> Task to complete
Please output all the entries word for word, without the pictures.
* * * * * * * * *
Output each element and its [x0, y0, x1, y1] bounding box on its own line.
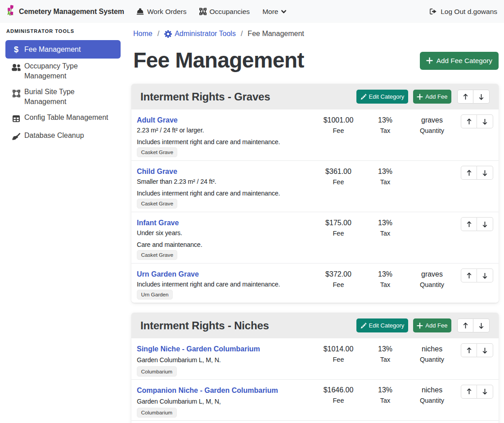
- svg-text:$: $: [14, 45, 18, 54]
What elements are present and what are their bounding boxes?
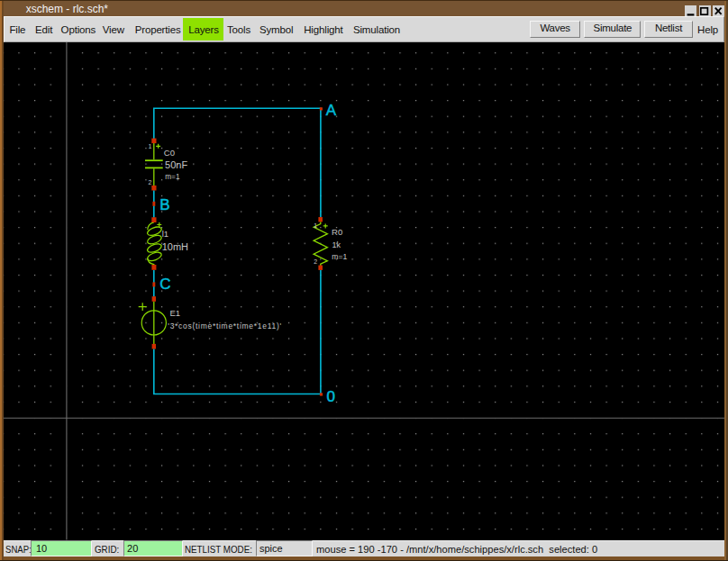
svg-text:10mH: 10mH [161,241,187,252]
svg-text:0: 0 [326,388,334,405]
svg-text:R0: R0 [332,227,342,237]
svg-text:C0: C0 [163,148,174,158]
svg-text:1k: 1k [332,240,341,249]
svg-text:m=1: m=1 [332,252,347,261]
svg-text:E1: E1 [169,308,180,318]
svg-text:C: C [159,276,170,293]
svg-text:2: 2 [314,258,317,265]
svg-text:B: B [159,196,169,213]
svg-text:1: 1 [314,222,317,229]
svg-text:1: 1 [148,143,151,149]
svg-text:A: A [325,102,336,119]
svg-text:2: 2 [148,179,151,185]
svg-text:m=1: m=1 [165,173,180,181]
svg-text:l1: l1 [161,229,168,239]
svg-text:50nF: 50nF [165,159,187,170]
svg-text:'3*cos(time*time*time*1e11)': '3*cos(time*time*time*1e11)' [168,321,282,330]
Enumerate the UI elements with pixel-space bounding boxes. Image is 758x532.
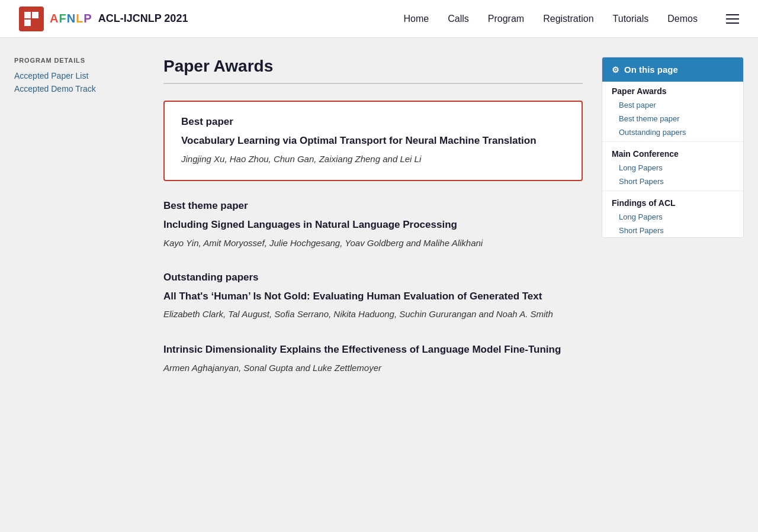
* * * * * * * * *
> Result of this exercise
Output each element and its [x0, y0, x1, y1] bounding box on its own line.
- svg-text:$: $: [14, 45, 18, 54]
What elements are present and what are their bounding boxes?
svg-text:10mH: 10mH [161,241,187,252]
svg-text:0: 0 [326,388,334,405]
svg-text:R0: R0 [332,227,342,237]
svg-text:C0: C0 [163,148,174,158]
svg-text:1k: 1k [332,240,341,249]
svg-text:m=1: m=1 [332,252,347,261]
svg-text:E1: E1 [169,308,180,318]
svg-text:C: C [159,276,170,293]
svg-text:2: 2 [314,258,317,265]
svg-text:B: B [159,196,169,213]
svg-text:1: 1 [314,222,317,229]
svg-text:1: 1 [148,143,151,149]
svg-text:A: A [325,102,336,119]
svg-text:2: 2 [148,179,151,185]
svg-text:m=1: m=1 [165,173,180,181]
svg-text:l1: l1 [161,229,168,239]
svg-text:50nF: 50nF [165,159,187,170]
svg-text:'3*cos(time*time*time*1e11)': '3*cos(time*time*time*1e11)' [168,321,282,330]
Enumerate the UI elements with pixel-space bounding boxes. Image is 758x532.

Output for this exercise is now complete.